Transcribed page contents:
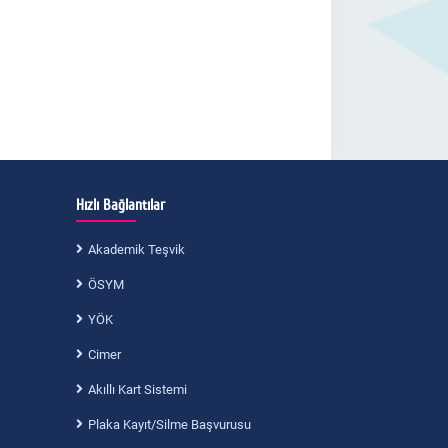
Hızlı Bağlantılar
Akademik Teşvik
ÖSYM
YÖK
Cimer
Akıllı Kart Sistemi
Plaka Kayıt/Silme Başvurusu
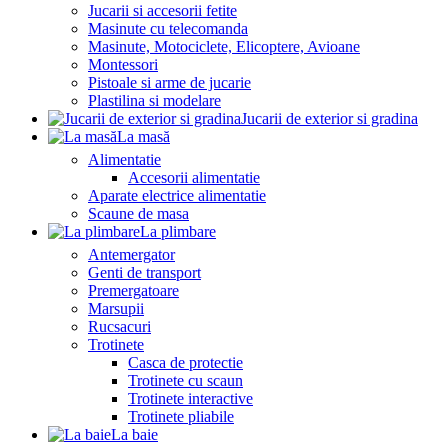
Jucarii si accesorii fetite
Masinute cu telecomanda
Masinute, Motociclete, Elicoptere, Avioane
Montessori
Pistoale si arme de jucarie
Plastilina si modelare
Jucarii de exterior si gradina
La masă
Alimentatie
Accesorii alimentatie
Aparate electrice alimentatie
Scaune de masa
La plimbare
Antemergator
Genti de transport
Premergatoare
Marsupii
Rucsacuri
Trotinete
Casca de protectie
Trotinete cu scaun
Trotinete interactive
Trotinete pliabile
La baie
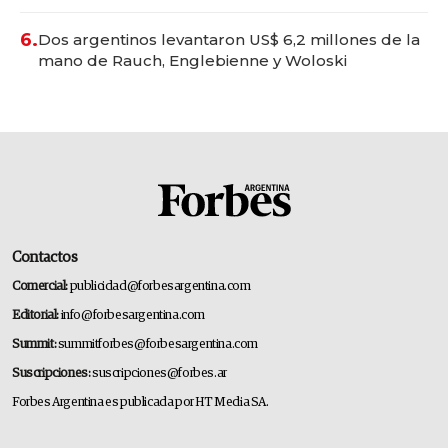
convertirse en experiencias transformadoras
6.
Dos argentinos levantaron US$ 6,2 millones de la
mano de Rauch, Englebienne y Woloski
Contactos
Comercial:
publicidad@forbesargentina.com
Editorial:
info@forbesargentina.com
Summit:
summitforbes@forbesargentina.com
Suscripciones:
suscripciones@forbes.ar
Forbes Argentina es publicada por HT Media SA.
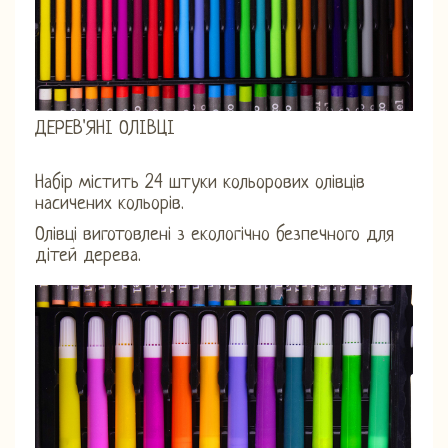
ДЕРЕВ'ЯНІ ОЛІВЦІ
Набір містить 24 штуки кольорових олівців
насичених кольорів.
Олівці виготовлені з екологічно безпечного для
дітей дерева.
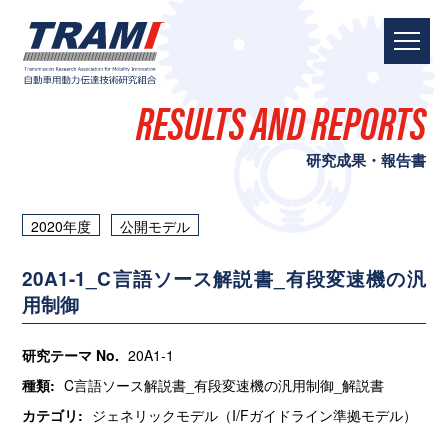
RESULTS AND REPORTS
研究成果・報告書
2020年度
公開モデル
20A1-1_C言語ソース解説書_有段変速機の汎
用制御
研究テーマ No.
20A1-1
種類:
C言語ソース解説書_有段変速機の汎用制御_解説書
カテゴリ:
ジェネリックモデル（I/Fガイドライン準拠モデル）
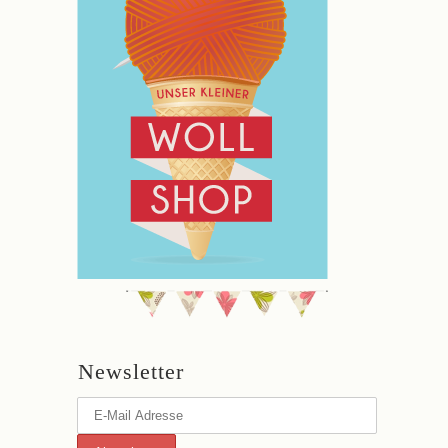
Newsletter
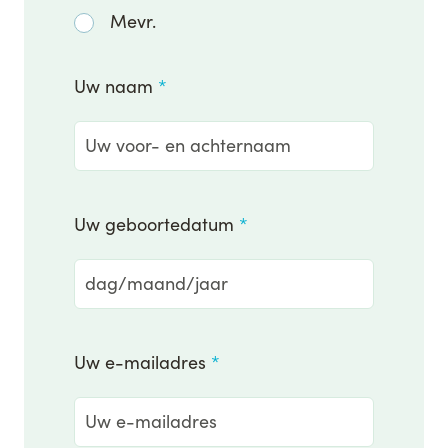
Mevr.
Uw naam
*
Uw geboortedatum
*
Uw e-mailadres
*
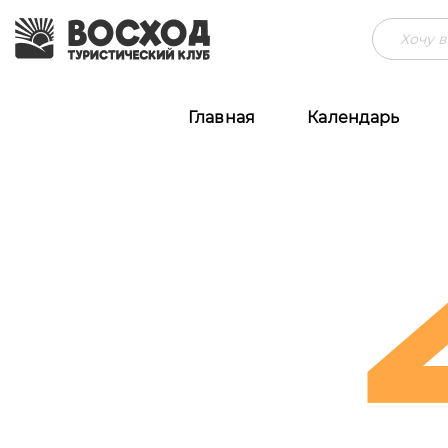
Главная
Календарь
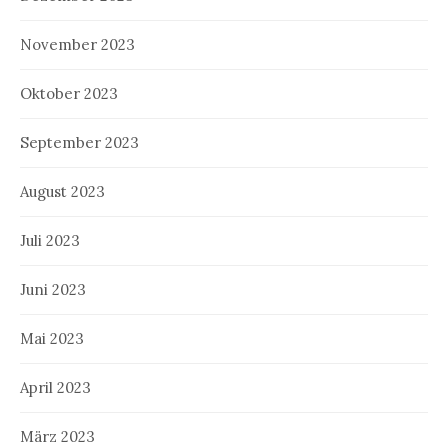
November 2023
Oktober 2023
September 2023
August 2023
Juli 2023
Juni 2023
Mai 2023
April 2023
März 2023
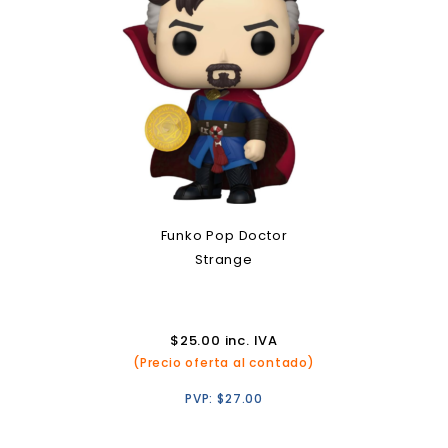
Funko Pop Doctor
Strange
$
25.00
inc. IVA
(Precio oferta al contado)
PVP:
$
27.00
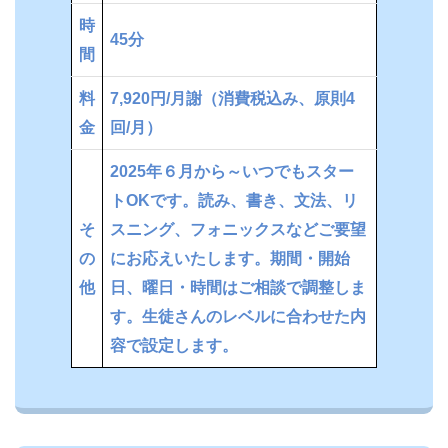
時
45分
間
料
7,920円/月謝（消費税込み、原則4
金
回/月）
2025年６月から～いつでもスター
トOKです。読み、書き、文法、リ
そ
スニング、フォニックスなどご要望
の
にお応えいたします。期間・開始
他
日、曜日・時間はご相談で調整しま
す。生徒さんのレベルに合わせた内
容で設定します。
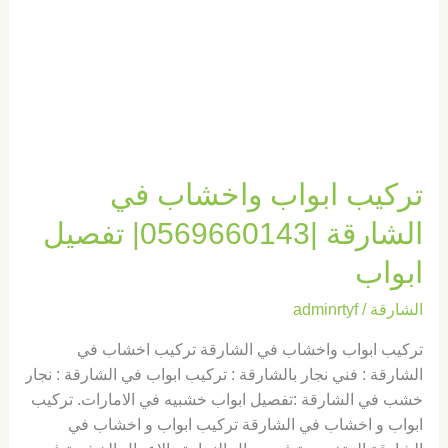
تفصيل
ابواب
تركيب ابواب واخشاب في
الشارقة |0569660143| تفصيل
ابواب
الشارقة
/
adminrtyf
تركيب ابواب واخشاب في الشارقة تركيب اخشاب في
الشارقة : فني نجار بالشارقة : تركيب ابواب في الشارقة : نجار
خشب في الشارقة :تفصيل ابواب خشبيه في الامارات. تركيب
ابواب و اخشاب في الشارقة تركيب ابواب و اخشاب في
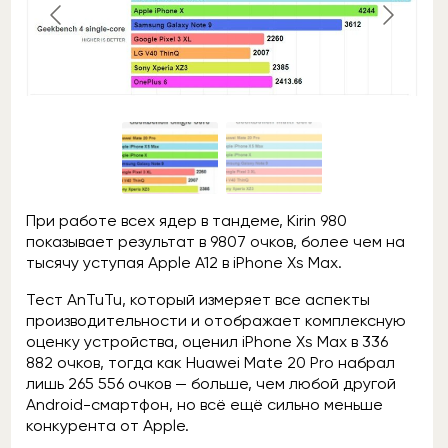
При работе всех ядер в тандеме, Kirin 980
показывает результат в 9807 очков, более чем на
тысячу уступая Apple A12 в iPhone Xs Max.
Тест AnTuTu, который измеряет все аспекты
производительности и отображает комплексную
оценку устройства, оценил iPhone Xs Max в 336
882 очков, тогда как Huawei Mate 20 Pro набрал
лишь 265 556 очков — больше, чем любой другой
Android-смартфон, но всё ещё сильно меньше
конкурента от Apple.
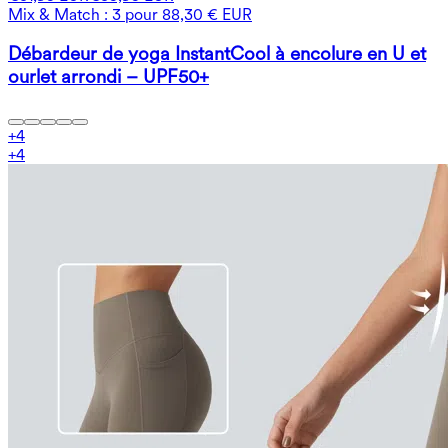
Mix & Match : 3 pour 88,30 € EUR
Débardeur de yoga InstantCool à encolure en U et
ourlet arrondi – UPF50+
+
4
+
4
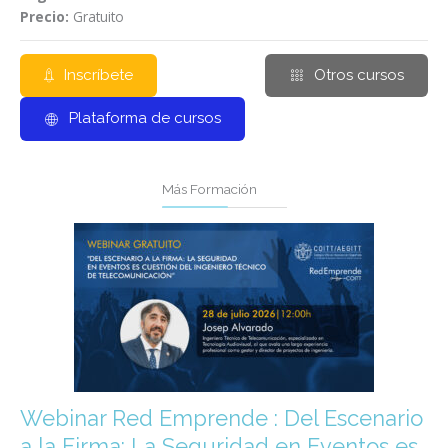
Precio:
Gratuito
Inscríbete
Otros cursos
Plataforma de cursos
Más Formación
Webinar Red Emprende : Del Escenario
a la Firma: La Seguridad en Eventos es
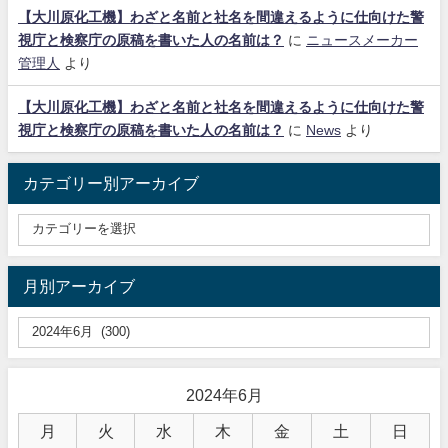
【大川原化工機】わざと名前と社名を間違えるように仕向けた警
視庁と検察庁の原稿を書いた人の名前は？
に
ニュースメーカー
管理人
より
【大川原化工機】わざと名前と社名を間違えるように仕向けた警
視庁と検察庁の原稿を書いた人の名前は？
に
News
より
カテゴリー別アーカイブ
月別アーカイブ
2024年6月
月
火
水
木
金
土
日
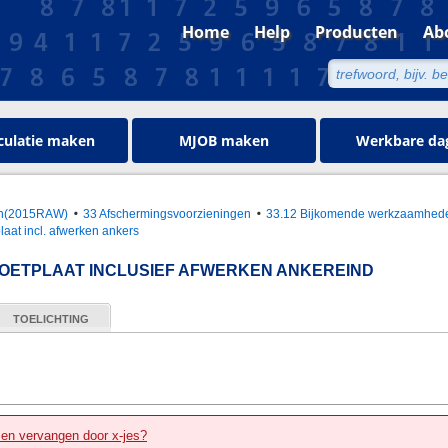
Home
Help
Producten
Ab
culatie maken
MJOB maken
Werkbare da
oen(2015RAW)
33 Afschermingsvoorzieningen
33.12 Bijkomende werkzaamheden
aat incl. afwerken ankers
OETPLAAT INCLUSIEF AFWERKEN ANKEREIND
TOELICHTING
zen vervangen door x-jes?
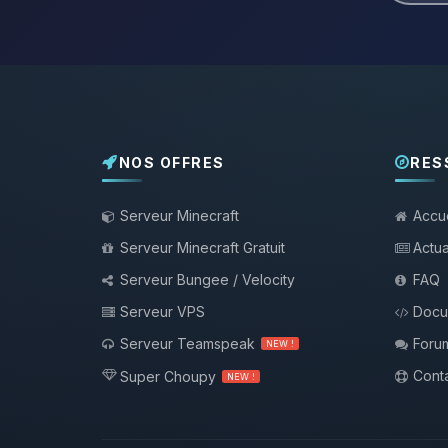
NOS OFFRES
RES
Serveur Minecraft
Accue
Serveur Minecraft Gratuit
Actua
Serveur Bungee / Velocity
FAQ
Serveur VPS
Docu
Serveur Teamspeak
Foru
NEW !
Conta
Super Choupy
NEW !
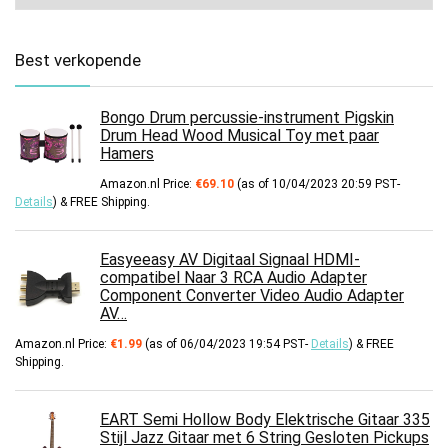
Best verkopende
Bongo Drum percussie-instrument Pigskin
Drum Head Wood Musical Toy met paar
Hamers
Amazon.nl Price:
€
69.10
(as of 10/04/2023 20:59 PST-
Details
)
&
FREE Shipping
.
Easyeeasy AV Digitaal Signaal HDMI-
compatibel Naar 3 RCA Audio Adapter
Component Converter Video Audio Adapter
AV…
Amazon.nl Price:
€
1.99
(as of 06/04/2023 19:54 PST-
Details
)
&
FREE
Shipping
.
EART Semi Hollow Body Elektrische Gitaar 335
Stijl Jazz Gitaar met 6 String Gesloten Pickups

*TASK OBJECTIVE:*
Find every line in the records that has the word "очков". Then report the count alone.

*THE COMPLETED TASK:*
3